- Career stories
- Career stories illustrating 'planned happenstance'
- Tim, Academic Director, College of Arts, Humanities and Law
Tim, Academic Director, College of Arts, Humanities and Law
"If any of my family had been to university I might not have had so many illusions about academia, and I might have been less motivated to persist in them".
I originally wanted to become a vet, but I changed my mind and applied to do a degree in English at Oxford despite having dropped the subject at 16. Going to university has been the biggest influence on my career as I was the first person to go to university in my family. If any of my family had been to university I might not have had so many illusions about academia, and I might have been less motivated to persist in them. My school English teacher and my undergraduate tutors have been key to my career, largely because they exemplified the possibility of a life of inquiry and perpetual learning which I found intoxicating (it still gets me out of bed).

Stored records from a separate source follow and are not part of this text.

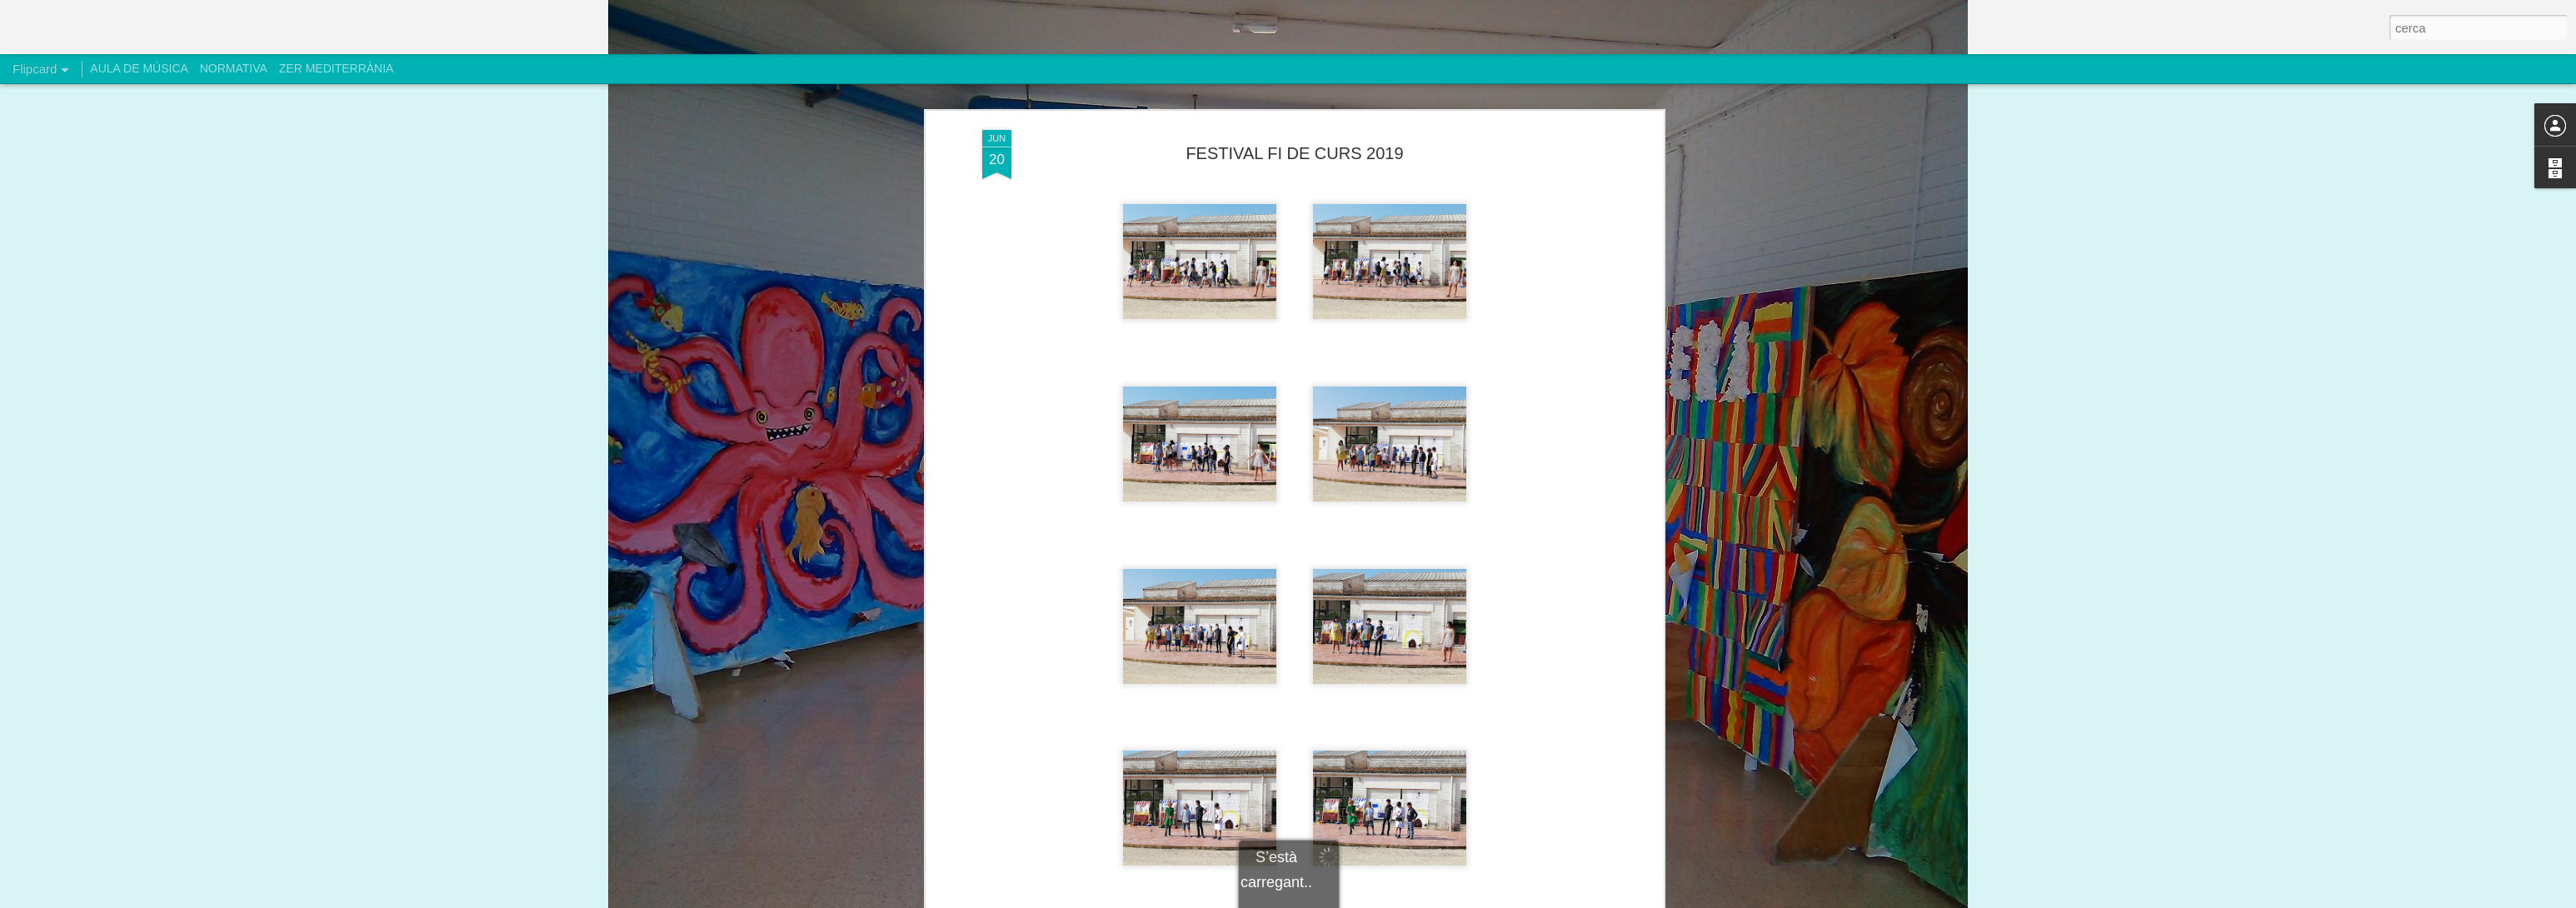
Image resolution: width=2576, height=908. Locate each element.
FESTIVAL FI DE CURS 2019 (1294, 131)
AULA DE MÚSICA (138, 68)
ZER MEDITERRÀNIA (336, 68)
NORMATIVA (233, 68)
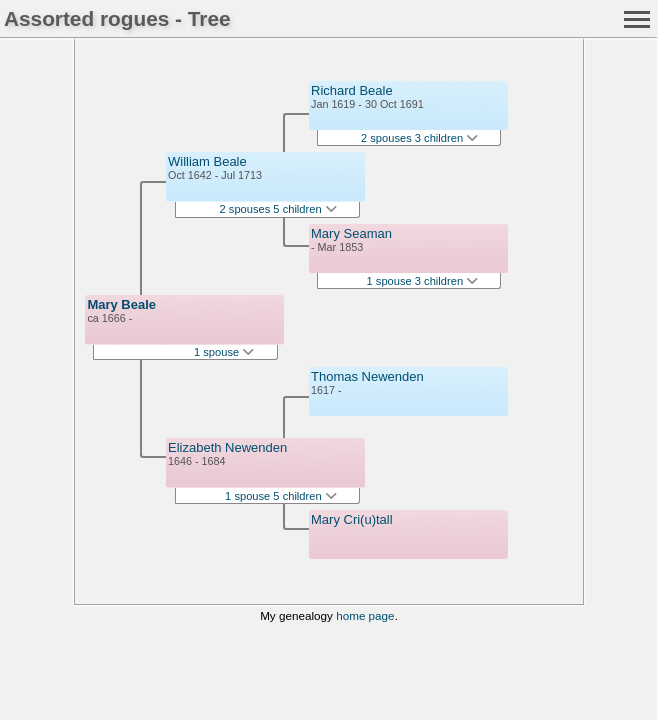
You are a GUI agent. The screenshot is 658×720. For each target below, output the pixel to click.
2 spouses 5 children (278, 209)
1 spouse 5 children (281, 496)
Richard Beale (352, 90)
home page (365, 615)
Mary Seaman (351, 233)
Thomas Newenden (367, 376)
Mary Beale (121, 304)
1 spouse (224, 352)
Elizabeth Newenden (227, 447)
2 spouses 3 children (419, 138)
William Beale (207, 161)
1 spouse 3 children (423, 281)
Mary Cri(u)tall (352, 519)
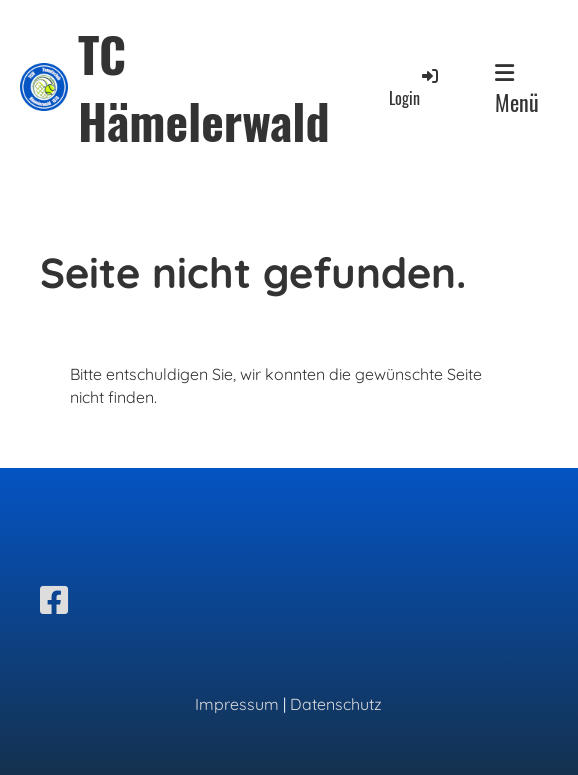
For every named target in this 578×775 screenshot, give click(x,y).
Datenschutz (336, 704)
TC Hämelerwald (204, 87)
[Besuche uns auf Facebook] (54, 600)
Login (415, 87)
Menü (517, 90)
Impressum (237, 704)
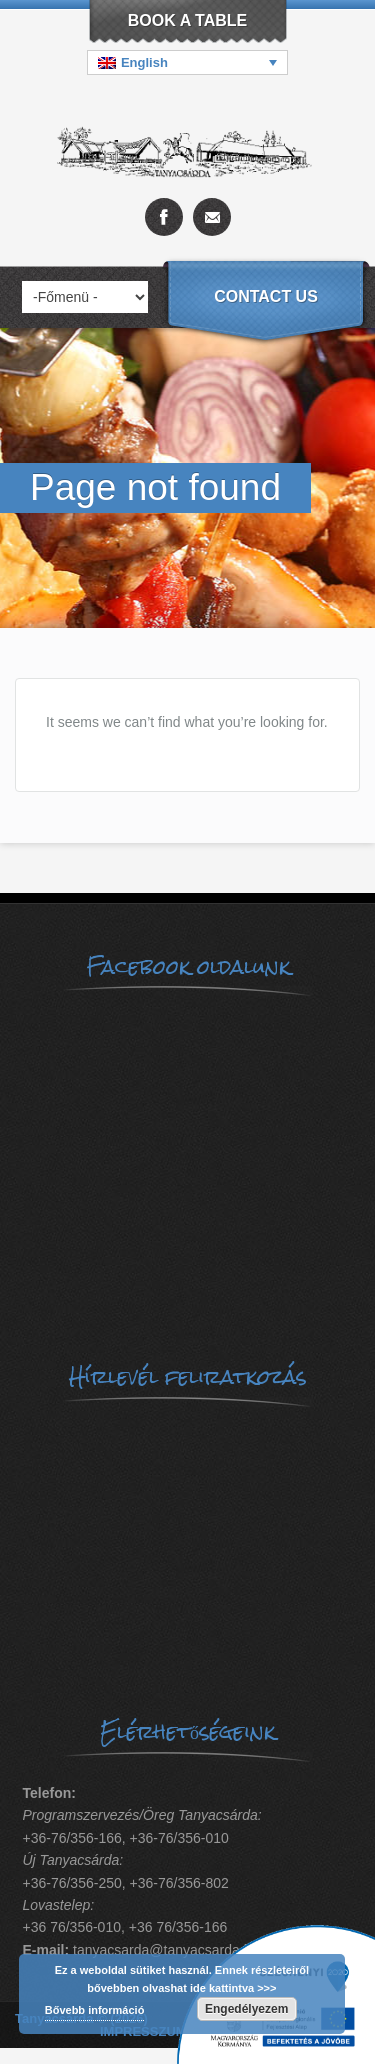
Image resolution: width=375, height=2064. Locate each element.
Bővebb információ (95, 2010)
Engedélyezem (246, 2009)
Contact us (266, 296)
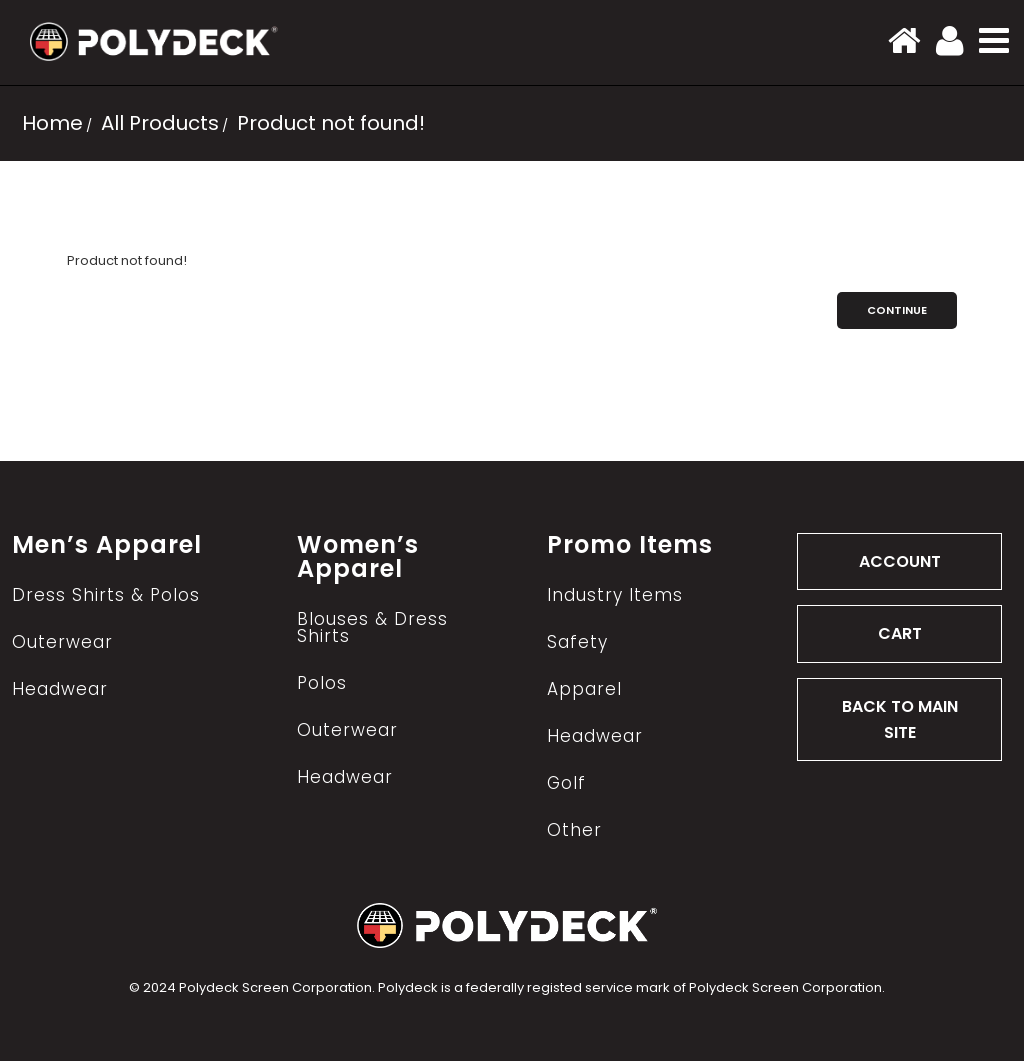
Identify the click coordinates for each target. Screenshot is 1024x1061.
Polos (322, 683)
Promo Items (630, 545)
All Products (157, 123)
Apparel (584, 689)
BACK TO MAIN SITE (900, 719)
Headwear (60, 689)
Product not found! (328, 123)
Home (52, 123)
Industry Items (615, 595)
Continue (897, 310)
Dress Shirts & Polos (106, 595)
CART (900, 633)
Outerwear (62, 642)
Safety (577, 642)
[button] (994, 40)
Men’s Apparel (107, 545)
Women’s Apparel (358, 557)
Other (574, 830)
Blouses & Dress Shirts (372, 628)
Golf (566, 783)
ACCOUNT (900, 561)
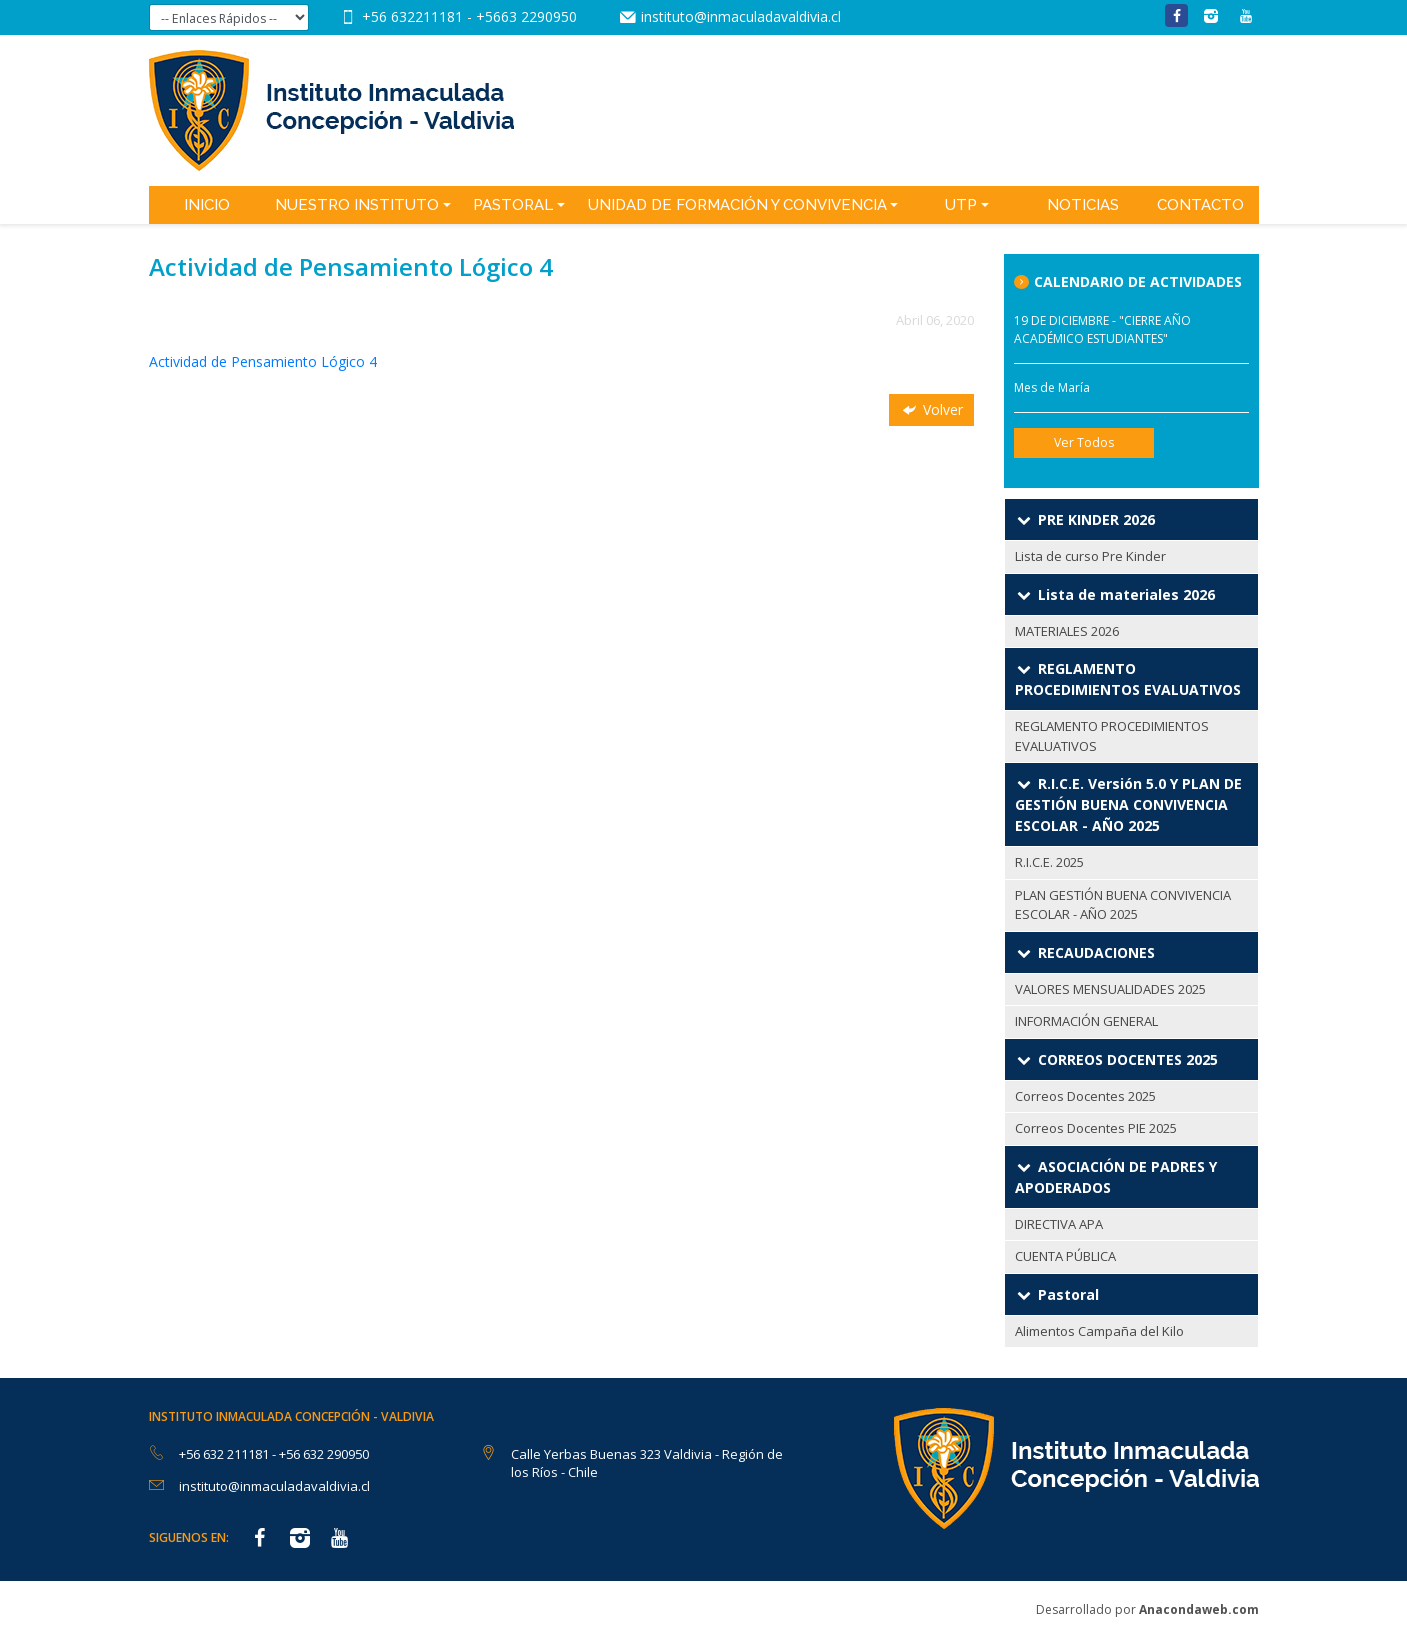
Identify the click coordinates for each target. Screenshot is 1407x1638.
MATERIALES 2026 (1067, 631)
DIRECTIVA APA (1059, 1224)
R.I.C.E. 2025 (1049, 862)
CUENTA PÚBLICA (1065, 1256)
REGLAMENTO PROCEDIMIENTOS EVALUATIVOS (1112, 736)
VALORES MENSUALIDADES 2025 (1110, 989)
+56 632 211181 (225, 1454)
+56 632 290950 (324, 1454)
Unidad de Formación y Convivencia (737, 205)
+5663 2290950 (526, 16)
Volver (931, 409)
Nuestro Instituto (357, 205)
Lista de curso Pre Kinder (1090, 556)
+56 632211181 (414, 16)
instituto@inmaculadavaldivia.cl (741, 16)
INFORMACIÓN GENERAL (1086, 1021)
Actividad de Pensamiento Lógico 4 (263, 361)
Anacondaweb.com (1199, 1609)
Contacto (1200, 205)
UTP (961, 205)
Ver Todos (1084, 442)
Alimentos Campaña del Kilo (1099, 1331)
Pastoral (513, 205)
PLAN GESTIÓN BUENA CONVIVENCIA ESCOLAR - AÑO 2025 (1123, 905)
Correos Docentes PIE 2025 (1096, 1128)
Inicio (207, 205)
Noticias (1083, 205)
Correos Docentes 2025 (1085, 1096)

I completed my BA and embarked on a doctorate. Before I had completed my doctorate my mother sent me an advert for a job as a lecturer and I still don't know why I applied (I should have been writing a chapter of my doctorate). However, I was appointed to a university lectureship. I had taught as a doctoral student (far too much), but the transition to a full-time role in a different institution was difficult - not least because I was still a ‘student', and my doctorate was a long way off completion. Lecturing slowed down the completion of my doctorate, but it got done eventually.
I have never created a career plan, even appraisal strikes me as dauntingly structured. Perhaps I shelter within the abstract model, and known-to-me examples, of the career which summits with cathedration (getting a chair). I've never really explored alternative career options, but I once talked to a university registrar about the consequences of taking an MBA in higher education, which I was interested in pursuing for intellectual reasons.
I think that the difficulties I've faced in my career have been ‘self-made' - a lack of confidence in my research findings and their significance, a lack of focus and persistence in pursuing projects to completion. I'm still working on this, but not with definitive success. You get used to some of the stresses - acting out in public still bothers me - but intellectual effort is as tough and exposing as it is invigorating and stimulating, and other people are as damaging as they are giving.
I think I reject opportunities all the time - rarely through a definitive process of decision-making, more often by allowing them to lapse. If I had pursued publication more doggedly, I might have a bit more money and a few more conference invites, but I am glad I read the books I did - and quite glad I didn't write the books I didn't write.
I have worked at this university ever since I came here during my doctorate. I have recently taken up Academic Director of the College of Arts, Humanities and Law. At the moment I don't know whether taking on this role will be a new turning point in my career.